Tuan Ray, mulai membuka semua yang melekat di tubuh Fatimah, Fatimah berusaha untuk berontak namun Ray malah menamparnya dengan keras. HIngga membuat Fatimah sedikit linglung.
Lalu Tuan Ray, mendorong Fatimah dengan kasar, ia memaksa mencum bui Fatimah tanpa penuh perasaan.
Ia lalu membuka celananya sendiri dan memasukkan senjatanya hingga membuat Fatimah menjerit kesakitan. Namun tak ada yang mendengarnya karena kamar itu kedap suara.

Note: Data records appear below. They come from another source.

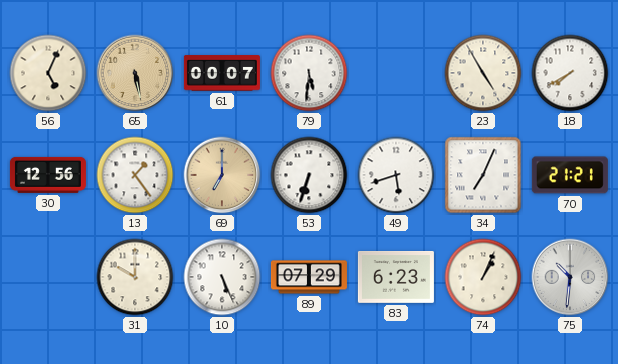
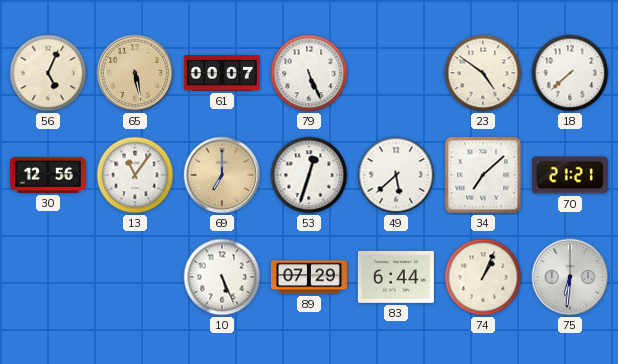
79: 5:31 -> 5:26
23: 4:55 -> 4:51
18: 7:40 -> 7:38
13: 1:24 -> 11:06
53: 6:33 -> 12:33
49: 5:42 -> 5:38
34: 7:04 -> 7:08
31: 10:00 -> none
83: 6:23 -> 6:44
75: 10:31 -> 6:31
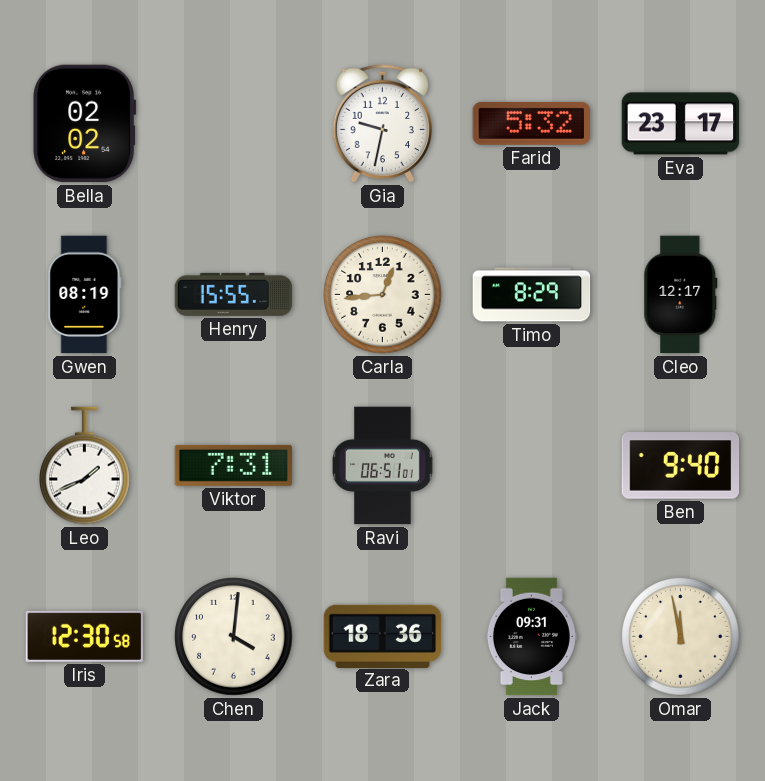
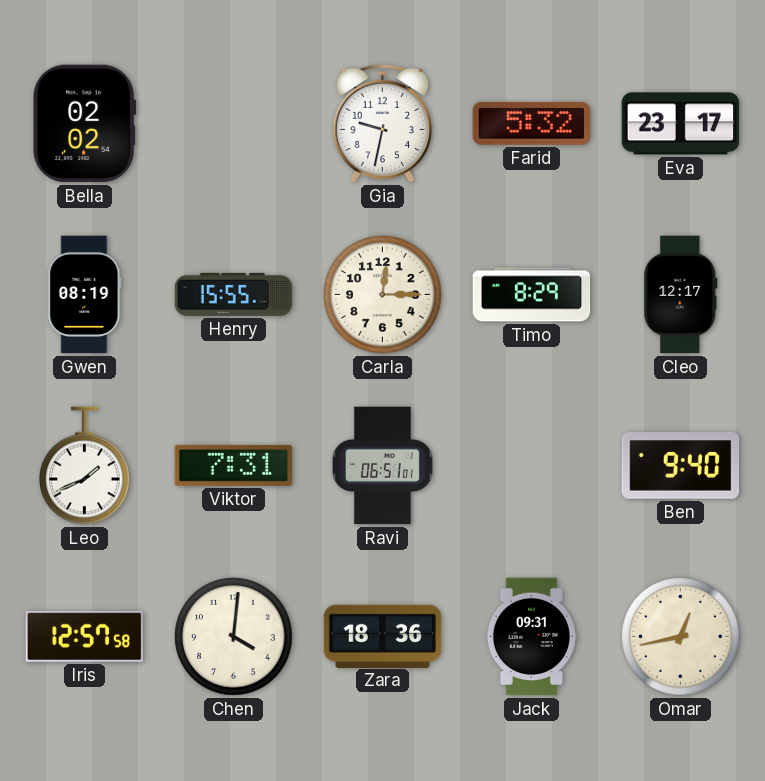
Carla: 12:44 -> 12:15
Iris: 12:30 -> 12:57
Omar: 11:58 -> 12:43
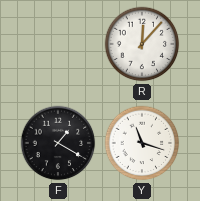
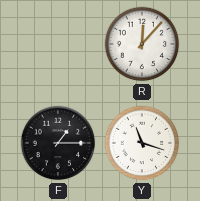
F: 1:20 -> 1:15
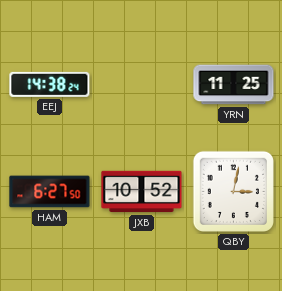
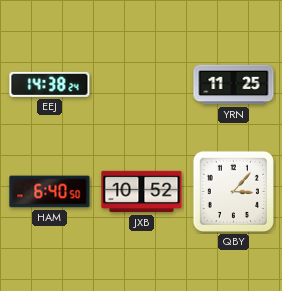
HAM: 6:27 -> 6:40
QBY: 3:02 -> 3:07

Fatimah terus meronta karena ia kesakitan, namun Tuan Ray tidak memperdulikannya, ia malah senang melihat raut wajah kesakitan Fatimah. Ia terus menghujamnya, tak peduli saat ia melihat ada darah yang mulai merembes di kasur.
Sesekali ia melakukannya dengan menampar Fatimah berulang kali, membuat Fatimah tak mampu lagi menampung rasa sakit hingga pada akhirnya ia pun lagi-lagi tak sadarkan diri. Melihat Fatimah pingsan, n*fsu Tuan Ray pun langsung surut seketika, ia tak lagi berg*irah. Ia langsung segera membersihkan dirinya dan memasang kembali celananya.

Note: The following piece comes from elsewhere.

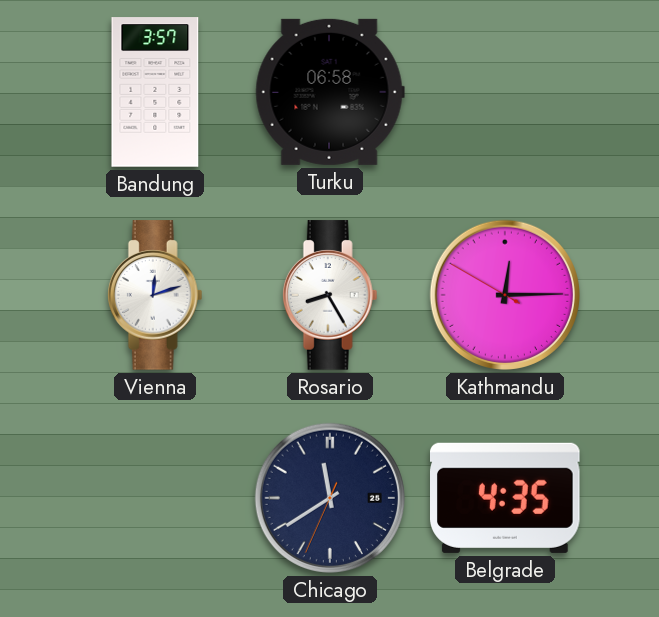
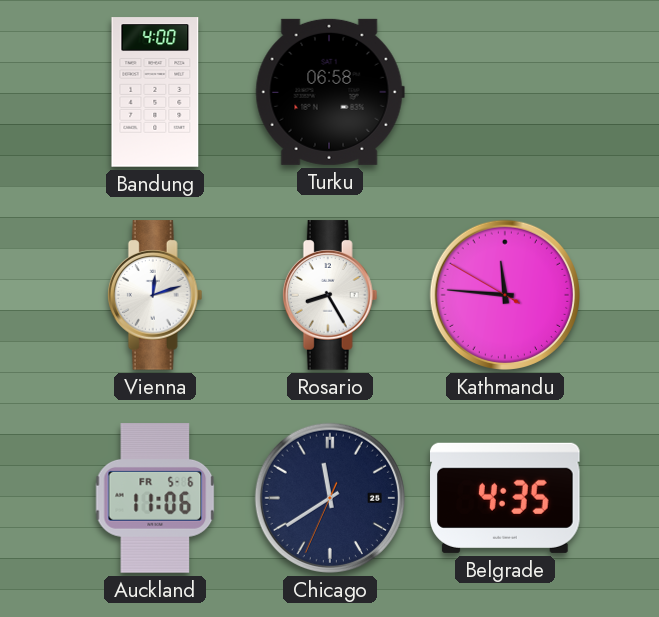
Bandung: 3:57 -> 4:00
Kathmandu: 12:14 -> 11:45
Auckland: none -> 11:06
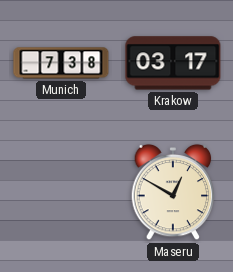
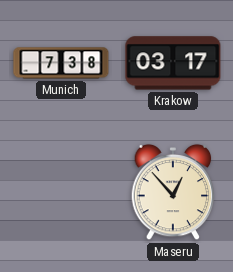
Maseru: 12:50 -> 12:53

Ia melihat Fatimah dengan senyum mengejek, tak ada rasa bersalah sedikitpun dalam hatinya. Walaupun ia tidak puas melakukannya, namun ia senang melihat raut wajah kesakitan Fatimah.
Ia lalu memanggil Bibi Aisyah lagi dan meminta Bibi Aisyah untuk mengobati lukanya, karena ia akan memakai Fatimah lagi jika ia menginginkannya.
Tuan Ray segera pergi dari rumah itu, entah dia mau pergi ke mana. Asisten Rio yang sudah menunggu di luar, langsung membukakan pintu mobil, saat melihat Tuan Ray keluar dari pintu utama.
Lalu setelahnya, mobil itu pun segera pergi meninggalkan mension.
Bibi Aisyah yang melihat wajah Fatimah pun lagi-lagi menangis histeris, terlebih ia melihat tubuh Fatimah yang tampa memakai sehelai apapun dan kini dalam keadaan tidak sadarkan diri. Ia juga melihat di kasur ada genangan darah, karena takut kenapa-napa. Bibi Aisyah meminta Pak Han memanggil Dokter Ratih untuk menangani Fatimah yang kini sudah berwajah pucat.
Pipinya bahkan sudah sangat bengkak, padahal luka yang sebelumnya masih terlihat sangat jelas namun kini pipi itu sudah babak belur dan tak terbentuk. Entah berapa kali Tuan Ray menampar Fatimah dengan sangat keji.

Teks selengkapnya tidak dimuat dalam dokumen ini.